───── Dataset records

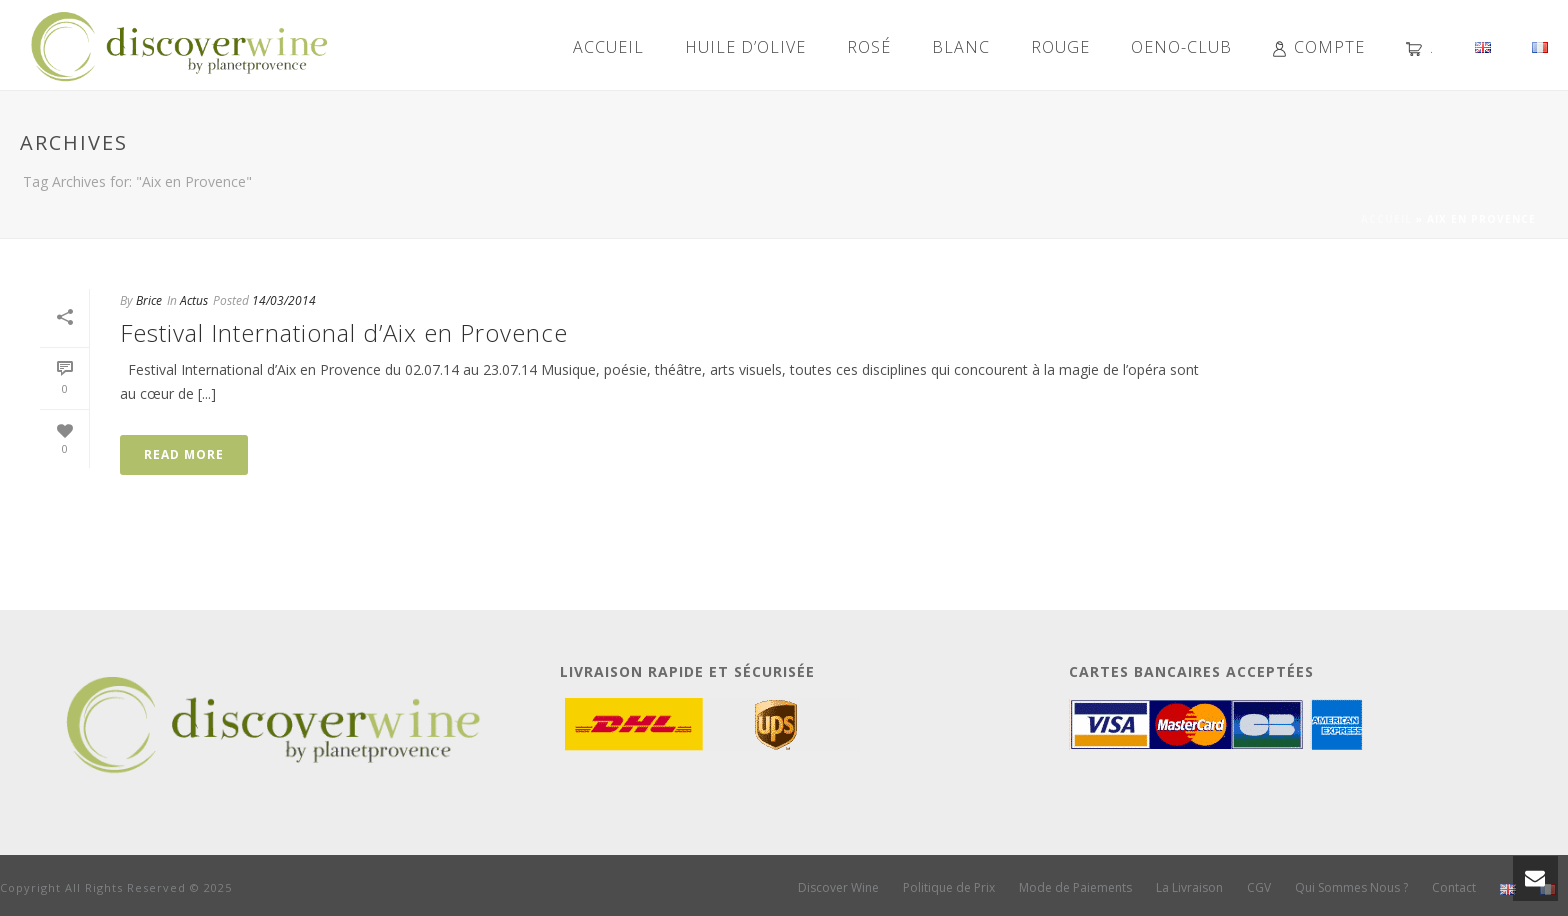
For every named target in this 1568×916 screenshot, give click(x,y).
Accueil (1386, 219)
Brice (149, 300)
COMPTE (1319, 47)
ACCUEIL (608, 47)
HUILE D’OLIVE (745, 47)
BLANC (961, 47)
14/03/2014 (284, 300)
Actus (194, 300)
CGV (1259, 888)
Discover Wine (838, 888)
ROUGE (1060, 47)
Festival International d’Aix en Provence (344, 332)
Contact (1454, 888)
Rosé (869, 47)
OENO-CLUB (1181, 47)
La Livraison (1189, 888)
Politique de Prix (949, 888)
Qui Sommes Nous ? (1351, 888)
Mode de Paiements (1075, 888)
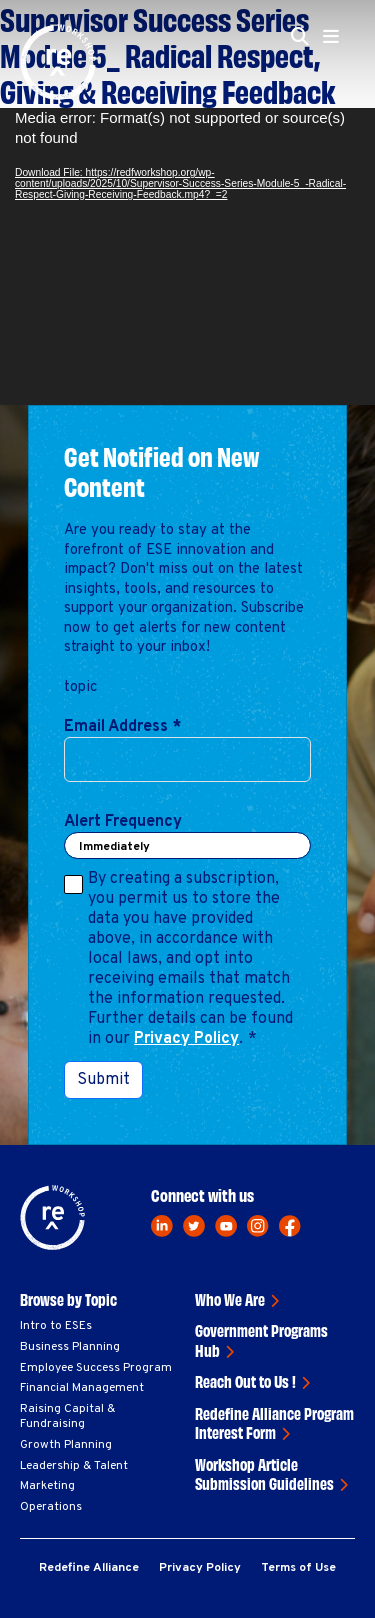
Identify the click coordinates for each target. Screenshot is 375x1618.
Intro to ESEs (56, 1326)
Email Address (122, 727)
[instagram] (258, 1226)
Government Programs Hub (261, 1340)
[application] (187, 256)
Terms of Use (298, 1568)
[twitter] (194, 1226)
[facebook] (290, 1226)
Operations (51, 1507)
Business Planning (70, 1347)
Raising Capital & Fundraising (67, 1417)
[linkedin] (162, 1226)
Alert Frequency (123, 822)
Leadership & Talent (74, 1466)
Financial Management (82, 1388)
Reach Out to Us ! (245, 1381)
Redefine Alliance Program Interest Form (274, 1423)
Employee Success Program (96, 1368)
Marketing (47, 1486)
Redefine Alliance (89, 1568)
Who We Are (230, 1299)
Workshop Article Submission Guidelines (264, 1474)
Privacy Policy (186, 1039)
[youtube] (226, 1226)
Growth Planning (66, 1445)
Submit (103, 1080)
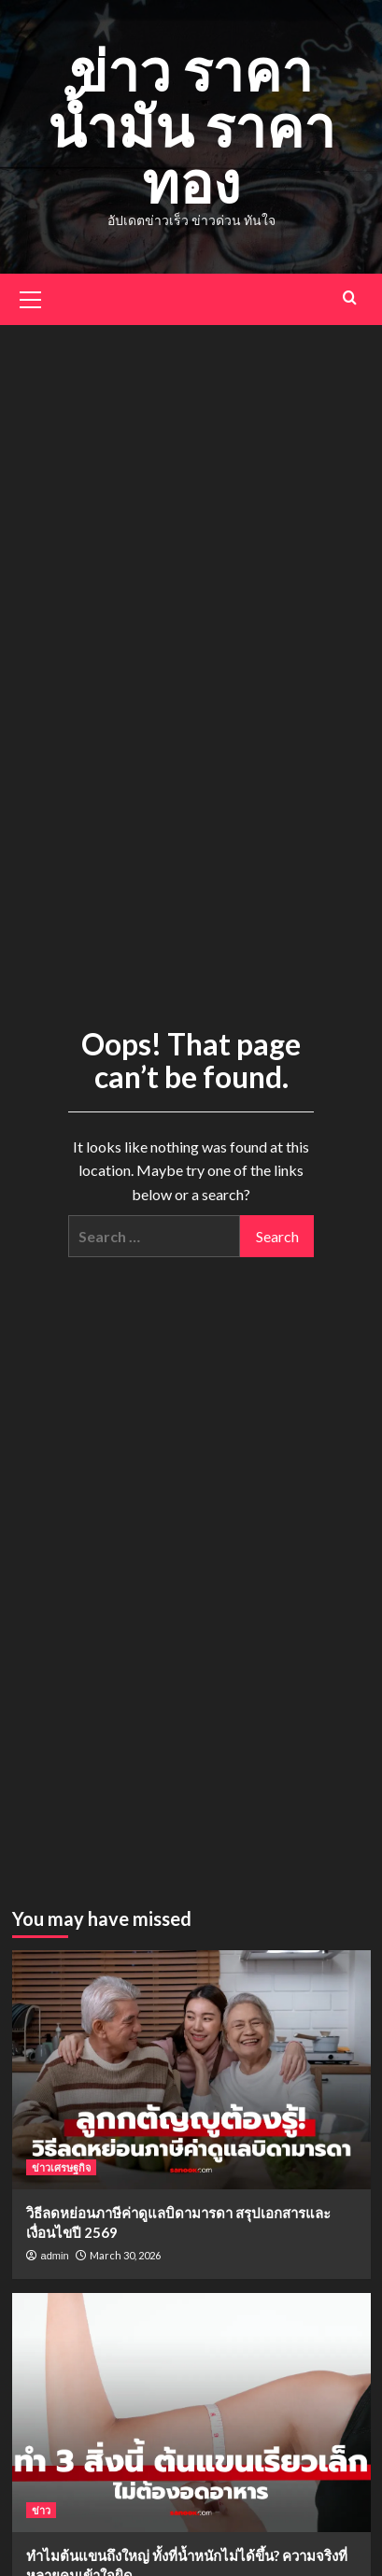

──────────

▶ _Directions for this task_
Show each line of the data that contains the string "Alliance".

▶ _Answer area_
Redefine Alliance Program Interest Form (274, 1423)
Redefine Alliance (89, 1568)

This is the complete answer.